Lead like a Mother
This is my favorite family photo because it is an overt reminder of three important things. 1) Life is crazy. 2) Embrace the crazy. 3) You can’t control everything, but you can control how you deal with it. I wanted a nice family photo on our vacation. The kids didn’t, so we went with it!
The only thing I remember about Sydney’s first birthday is kissing her goodbye, telling her happy birthday, getting in my car crying, and driving myself to the airport. It was a Wednesday (3/30/2011) and I was scheduled to go on a jet trip with my team. We’d scheduled Sydney’s birthday celebration for that weekend, so we could shower her with love, but having to travel on her actual day almost killed me.
And there it is, the mommy shuffle. I was introduced to this game as I returned from my first maternity leave with Dylan. For most games you can prepare for and be ready with strategies to win. Not this one. It’s too emotional. The hardest part of my career … maybe even my life, was trying to figure out how to go back to work after having our oldest, Dylan.
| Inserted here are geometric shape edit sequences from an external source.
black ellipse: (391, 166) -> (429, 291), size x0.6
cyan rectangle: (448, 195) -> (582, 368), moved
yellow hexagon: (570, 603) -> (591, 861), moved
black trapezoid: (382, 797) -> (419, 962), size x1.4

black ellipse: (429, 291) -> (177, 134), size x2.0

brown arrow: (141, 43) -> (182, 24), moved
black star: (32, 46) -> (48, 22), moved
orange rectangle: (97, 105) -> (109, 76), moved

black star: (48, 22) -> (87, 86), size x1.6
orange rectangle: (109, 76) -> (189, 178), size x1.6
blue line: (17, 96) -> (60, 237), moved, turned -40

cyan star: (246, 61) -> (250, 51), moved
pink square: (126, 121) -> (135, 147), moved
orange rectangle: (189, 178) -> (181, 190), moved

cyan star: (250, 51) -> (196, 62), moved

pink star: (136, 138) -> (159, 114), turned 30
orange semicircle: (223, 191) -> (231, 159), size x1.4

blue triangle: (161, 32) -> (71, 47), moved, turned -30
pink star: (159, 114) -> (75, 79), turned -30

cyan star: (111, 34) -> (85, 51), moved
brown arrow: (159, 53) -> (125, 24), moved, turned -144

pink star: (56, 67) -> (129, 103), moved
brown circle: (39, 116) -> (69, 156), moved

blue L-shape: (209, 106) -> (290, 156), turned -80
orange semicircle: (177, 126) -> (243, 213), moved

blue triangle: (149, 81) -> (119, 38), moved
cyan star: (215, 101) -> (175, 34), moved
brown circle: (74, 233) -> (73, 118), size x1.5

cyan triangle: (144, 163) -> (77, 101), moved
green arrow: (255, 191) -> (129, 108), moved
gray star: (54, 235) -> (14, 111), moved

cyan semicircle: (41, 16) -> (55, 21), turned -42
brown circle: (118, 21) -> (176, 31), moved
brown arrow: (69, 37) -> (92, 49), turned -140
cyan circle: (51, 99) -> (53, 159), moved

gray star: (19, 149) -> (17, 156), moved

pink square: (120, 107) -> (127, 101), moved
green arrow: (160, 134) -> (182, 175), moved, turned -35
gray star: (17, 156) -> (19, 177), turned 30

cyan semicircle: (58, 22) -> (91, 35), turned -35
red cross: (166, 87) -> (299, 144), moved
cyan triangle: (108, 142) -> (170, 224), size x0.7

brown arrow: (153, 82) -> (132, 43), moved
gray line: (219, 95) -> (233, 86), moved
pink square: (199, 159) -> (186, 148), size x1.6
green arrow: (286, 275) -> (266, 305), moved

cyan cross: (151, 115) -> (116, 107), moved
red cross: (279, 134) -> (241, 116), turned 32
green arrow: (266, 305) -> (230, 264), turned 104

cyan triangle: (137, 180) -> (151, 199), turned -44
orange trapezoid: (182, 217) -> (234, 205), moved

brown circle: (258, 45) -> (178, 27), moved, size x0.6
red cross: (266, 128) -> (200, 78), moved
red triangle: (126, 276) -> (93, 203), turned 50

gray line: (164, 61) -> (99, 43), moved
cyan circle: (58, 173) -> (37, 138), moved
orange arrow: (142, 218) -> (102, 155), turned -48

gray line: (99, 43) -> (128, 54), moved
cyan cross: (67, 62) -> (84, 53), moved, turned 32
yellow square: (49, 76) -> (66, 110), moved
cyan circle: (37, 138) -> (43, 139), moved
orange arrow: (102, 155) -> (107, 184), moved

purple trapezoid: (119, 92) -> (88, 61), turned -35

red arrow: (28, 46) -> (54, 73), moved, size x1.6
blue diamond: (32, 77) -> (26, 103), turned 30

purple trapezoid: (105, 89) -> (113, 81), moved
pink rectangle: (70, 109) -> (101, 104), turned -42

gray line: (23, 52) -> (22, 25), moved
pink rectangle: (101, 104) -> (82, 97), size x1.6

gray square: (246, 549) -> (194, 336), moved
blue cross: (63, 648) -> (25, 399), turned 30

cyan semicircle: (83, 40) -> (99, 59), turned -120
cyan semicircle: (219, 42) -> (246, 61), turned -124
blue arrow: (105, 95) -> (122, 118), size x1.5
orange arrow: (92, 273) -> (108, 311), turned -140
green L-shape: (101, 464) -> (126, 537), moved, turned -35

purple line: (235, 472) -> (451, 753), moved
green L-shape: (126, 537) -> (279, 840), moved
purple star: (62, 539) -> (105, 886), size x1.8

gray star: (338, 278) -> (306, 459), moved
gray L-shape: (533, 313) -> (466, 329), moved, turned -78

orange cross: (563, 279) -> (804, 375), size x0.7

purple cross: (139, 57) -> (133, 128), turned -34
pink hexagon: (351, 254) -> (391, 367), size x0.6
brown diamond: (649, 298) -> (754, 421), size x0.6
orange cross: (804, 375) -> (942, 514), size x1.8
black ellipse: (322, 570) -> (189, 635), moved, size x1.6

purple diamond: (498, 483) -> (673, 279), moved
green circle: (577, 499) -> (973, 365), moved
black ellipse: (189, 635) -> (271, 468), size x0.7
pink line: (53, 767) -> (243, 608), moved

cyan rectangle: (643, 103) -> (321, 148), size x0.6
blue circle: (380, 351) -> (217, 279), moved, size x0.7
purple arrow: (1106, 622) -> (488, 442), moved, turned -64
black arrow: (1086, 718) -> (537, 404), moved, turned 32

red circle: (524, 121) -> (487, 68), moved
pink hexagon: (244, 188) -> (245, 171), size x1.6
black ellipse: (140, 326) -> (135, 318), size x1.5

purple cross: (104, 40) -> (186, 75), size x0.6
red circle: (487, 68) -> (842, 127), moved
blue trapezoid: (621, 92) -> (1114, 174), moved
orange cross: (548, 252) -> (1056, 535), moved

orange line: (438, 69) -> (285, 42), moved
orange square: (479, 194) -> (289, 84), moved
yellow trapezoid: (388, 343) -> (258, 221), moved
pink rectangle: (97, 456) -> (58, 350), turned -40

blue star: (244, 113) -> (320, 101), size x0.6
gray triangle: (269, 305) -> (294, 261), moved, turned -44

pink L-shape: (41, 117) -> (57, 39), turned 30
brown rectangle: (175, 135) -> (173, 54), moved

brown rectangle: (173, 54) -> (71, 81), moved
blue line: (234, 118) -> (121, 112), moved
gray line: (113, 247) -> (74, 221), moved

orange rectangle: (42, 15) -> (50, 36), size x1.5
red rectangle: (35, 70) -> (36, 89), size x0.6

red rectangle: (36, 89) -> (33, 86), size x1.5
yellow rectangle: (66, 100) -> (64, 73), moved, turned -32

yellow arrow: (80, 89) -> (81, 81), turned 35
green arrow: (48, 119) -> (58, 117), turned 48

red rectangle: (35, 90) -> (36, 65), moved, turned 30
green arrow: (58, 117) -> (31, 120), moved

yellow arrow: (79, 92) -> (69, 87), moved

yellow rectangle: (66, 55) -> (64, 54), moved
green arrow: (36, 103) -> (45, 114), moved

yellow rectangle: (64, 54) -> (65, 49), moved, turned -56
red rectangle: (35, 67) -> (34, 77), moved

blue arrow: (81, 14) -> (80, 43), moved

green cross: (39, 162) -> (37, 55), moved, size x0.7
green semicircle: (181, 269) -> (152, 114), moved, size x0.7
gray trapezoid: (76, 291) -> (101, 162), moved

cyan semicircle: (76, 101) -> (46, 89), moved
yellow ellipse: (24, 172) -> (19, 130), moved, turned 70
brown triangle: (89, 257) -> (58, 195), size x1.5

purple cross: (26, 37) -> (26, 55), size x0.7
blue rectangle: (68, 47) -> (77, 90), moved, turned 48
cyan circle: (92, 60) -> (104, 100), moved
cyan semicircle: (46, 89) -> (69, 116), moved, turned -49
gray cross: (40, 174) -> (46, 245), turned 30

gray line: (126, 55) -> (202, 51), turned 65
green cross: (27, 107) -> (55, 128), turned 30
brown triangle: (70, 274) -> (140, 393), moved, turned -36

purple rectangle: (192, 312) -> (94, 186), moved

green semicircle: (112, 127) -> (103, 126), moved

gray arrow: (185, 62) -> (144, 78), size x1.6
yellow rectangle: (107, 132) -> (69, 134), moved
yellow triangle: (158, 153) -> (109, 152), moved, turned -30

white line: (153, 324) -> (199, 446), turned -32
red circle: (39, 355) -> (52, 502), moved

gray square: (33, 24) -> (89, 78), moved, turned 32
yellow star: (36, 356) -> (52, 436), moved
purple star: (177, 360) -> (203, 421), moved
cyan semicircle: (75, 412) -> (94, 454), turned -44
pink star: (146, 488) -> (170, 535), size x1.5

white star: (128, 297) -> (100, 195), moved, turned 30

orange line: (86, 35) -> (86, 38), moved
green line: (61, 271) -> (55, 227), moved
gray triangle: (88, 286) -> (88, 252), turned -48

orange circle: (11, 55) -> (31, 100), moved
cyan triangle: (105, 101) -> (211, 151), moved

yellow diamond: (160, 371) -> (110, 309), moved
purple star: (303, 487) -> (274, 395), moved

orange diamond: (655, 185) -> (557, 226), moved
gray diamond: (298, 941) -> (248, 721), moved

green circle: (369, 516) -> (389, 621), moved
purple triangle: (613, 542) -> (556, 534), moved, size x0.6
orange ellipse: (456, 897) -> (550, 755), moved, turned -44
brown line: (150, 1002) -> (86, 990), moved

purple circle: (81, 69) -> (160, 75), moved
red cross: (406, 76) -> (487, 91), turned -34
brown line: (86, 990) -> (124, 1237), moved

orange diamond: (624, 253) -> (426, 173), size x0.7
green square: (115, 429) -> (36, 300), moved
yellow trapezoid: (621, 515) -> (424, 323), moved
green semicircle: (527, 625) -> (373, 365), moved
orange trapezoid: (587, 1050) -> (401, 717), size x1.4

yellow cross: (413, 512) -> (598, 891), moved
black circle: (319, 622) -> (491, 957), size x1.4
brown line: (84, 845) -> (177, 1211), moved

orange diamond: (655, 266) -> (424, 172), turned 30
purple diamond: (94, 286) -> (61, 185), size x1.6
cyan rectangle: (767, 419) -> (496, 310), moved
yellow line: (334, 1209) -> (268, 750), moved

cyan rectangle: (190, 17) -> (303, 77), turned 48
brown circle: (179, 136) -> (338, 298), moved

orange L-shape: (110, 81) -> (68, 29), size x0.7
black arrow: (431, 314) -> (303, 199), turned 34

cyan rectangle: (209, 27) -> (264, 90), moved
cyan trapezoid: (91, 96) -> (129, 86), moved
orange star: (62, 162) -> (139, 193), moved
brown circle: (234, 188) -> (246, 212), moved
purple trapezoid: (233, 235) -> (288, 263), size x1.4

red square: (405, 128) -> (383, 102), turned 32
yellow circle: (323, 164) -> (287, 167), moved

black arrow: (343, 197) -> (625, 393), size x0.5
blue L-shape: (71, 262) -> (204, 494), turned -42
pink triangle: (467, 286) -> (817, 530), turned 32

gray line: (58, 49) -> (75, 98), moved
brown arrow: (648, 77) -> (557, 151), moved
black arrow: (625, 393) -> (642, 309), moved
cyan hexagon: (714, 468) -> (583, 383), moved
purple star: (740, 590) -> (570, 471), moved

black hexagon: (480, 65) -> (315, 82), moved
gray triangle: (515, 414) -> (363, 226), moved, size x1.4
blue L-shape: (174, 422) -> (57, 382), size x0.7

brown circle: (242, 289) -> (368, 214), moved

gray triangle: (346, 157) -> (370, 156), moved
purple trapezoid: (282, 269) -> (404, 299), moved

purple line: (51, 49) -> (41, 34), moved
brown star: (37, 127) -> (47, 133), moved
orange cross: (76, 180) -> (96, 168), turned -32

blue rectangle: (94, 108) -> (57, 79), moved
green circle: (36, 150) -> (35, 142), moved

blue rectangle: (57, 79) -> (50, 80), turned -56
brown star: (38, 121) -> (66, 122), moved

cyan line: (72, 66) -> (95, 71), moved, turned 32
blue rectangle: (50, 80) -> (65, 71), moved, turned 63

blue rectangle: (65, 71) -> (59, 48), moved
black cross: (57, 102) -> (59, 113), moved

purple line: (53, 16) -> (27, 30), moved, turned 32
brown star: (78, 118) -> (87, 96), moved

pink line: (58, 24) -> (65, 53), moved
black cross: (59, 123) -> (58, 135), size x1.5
Ten years later, I can’t say that I’ve figured it all out, but I am definitely more equipped today than I was as I naively tried to pick up where I left off in my career after my first maternity leave. The overarching learning I’ve had through all of this is simply:
We are all more capable of far more what we think we are.
For me, having kids didn’t mean that I wanted to compromise my career goals. I wanted to be a super mom and a super career woman. But, I quickly realized that I had to make some changes for that to happen. Being a mom has forced me to really prioritize and focus on what’s important, and everything else gets dropped. That means setting priorities, making tradeoffs and being ok with it. When I ACTUALLY DID THAT, I started to become better at my job because eliminating the distractions and all the crap that was filling my head allowed me to be more effective on the important stuff. I was promoted several times between my first and third kid and I was promoted to an officer position at Target when my youngest was 3 – frankly, a career goal I never thought I’d achieve.
From my experience, a lot of small things led to big possibilities. Here are five things that you can do TODAY that helped me as I started having kids:
Just take the right next step.
I did not set out to become an officer at Target. I never thought I’d make it that far. But every day I focused on what was in front of me, and how I could tackle it the best possible way.
Get rid of all of the ancillary crap that won’t help you realize your career goals or spend time with your family. ALL. OF. IT. Make trade offs, the small things (it’s ok if your house is a lil’ messy) and the big things (what projects can you put on the back burner?).
I never did happy hours in an organization that was HH crazy. I was happy to do lunch, coffee, breakfast, go for a run, whatever, but after work was off limits.
Leverage your partner.
Marriage is a two way street. Empower your partner. Our roles are equal opportunity. He can do gymnastics hair and I can tape a hockey stick. It just has to be that way for us in order to work.
Believe that you can.
You don’t have to have it all figured out, but if you believe you can reach your highest goals, you’ll figure it out. If you believe you can’t, you’re right.
When these things happen, you’ll see that you are more capable of far more than you think you are.
Sheryl Sandberg cited a statistic in Lean In: 43% of highly qualified women with children are leaving careers or off-ramping for a period of time. If that is the right path for you, you go sister. We support you! But don’t make that choice because you don’t think you can manage both having a career and raising kids. Make the choice because it feels like the right thing to do in your heart.